There are 2 types if flex spending cards. The first is what we usually refer to as NPSL, charge cards like Amex Platinum, Gold, Green, etc. The second are standard revolvers where the card issuer will actually allow you to go over your limit, essentially a soft credit limit.
I would take them reporting their Savor One as a flex account to mean that they'll allow charges over the limit. What is unclear to me is if there is a ut% impact with it reporting this way.












Scoring impact is same as any other maxed out card
There are no exemptions from scoring penalty just because card may be Visa Infinite or Mastercard World Elite
It's dog and pony show, really.
If you happen to go over the limit. The amount that did go over has to be paid on the next statement date. But dont go there as it will be listed as maxed out as others have noted.
@doredeb wrote:I opened a Savor One in January and it just reported to the CB's for the first time. I noticed that while my other cards say "credit card" on my reports, the Savor One is listed as a "flexible spending credit card." Has anyone else noticed this designation...and what's the difference? Just curious.

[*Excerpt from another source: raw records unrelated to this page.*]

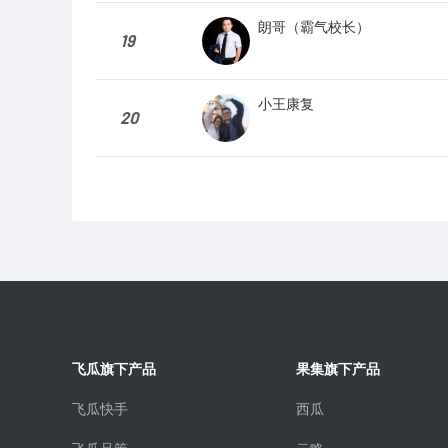
朗哥（霸气校长）
19
小王康复
20
飞瓜旗下产品
果集旗下产品
飞瓜快手
西瓜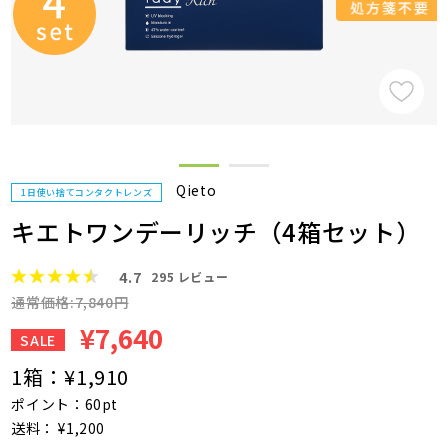
Qieto
1日使い捨てコンタクトレンズ
キエトワンデーリッチ（4箱セット）
4.7
295
レビュー
通常価格:7,840円
¥7,640
SALE
1箱：
¥1,910
ポイント：60pt
送料： ¥1,200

Just for clarification, the Savor One is not a credit step card correct?
@Anonymous wrote:
@doredeb wrote:I opened a Savor One in January and it just reported to the CB's for the first time. I noticed that while my other cards say "credit card" on my reports, the Savor One is listed as a "flexible spending credit card." Has anyone else noticed this designation...and what's the difference? Just curious.
Just for clarification, the Savor One is not a credit step card correct?
No, it is not. Apped on the Capital One site after being pre-qualed, very generous CL.
@doredeb wrote:
@Anonymous wrote:
@doredeb wrote:I opened a Savor One in January and it just reported to the CB's for the first time. I noticed that while my other cards say "credit card" on my reports, the Savor One is listed as a "flexible spending credit card." Has anyone else noticed this designation...and what's the difference? Just curious.
Just for clarification, the Savor One is not a credit step card correct?
No, it is not. Apped on the Capital One site after being pre-qualed, very generous CL.
Hmmm, I never noticed this before. I have Cap One Quicksilver, Savor One, Walmart store card (transferred from Synchrony), and Spark One biz card. Credit Karma says Spark is a business card, Walmart is a "charge card", and QS & Savor One are Flexible spending credit cards. They all work like "regular" credit cards for me with set CL and interest grace periods when paid in full monthly. Likely just weirdness on Cap One's part on how they classify their cards.
@DaveInAZ wrote:
@doredeb wrote:
@Anonymous wrote:
@doredeb wrote:I opened a Savor One in January and it just reported to the CB's for the first time. I noticed that while my other cards say "credit card" on my reports, the Savor One is listed as a "flexible spending credit card." Has anyone else noticed this designation...and what's the difference? Just curious.
Just for clarification, the Savor One is not a credit step card correct?
No, it is not. Apped on the Capital One site after being pre-qualed, very generous CL.
Hmmm, I never noticed this before. I have Cap One Quicksilver, Savor One, Walmart store card (transferred from Synchrony), and Spark One biz card. Credit Karma says Spark is a business card, Walmart is a "charge card", and QS & Savor One are Flexible spending credit cards. They all work like "regular" credit cards for me with set CL and interest grace periods when paid in full monthly. Likely just weirdness on Cap One's part on how they classify their cards.
Yeah CapOne probably has their reasons, I get the idea behind a charge card vs credit. Charge card allows you to spend as much but you have to pay in full at due date meanwhile the credit card allows you to pay balance off with interest over time. I am unsure of the Flexible Spending classification.
Sidenote: I tried imgur for the credit cards in the signature, how did you get yours to display?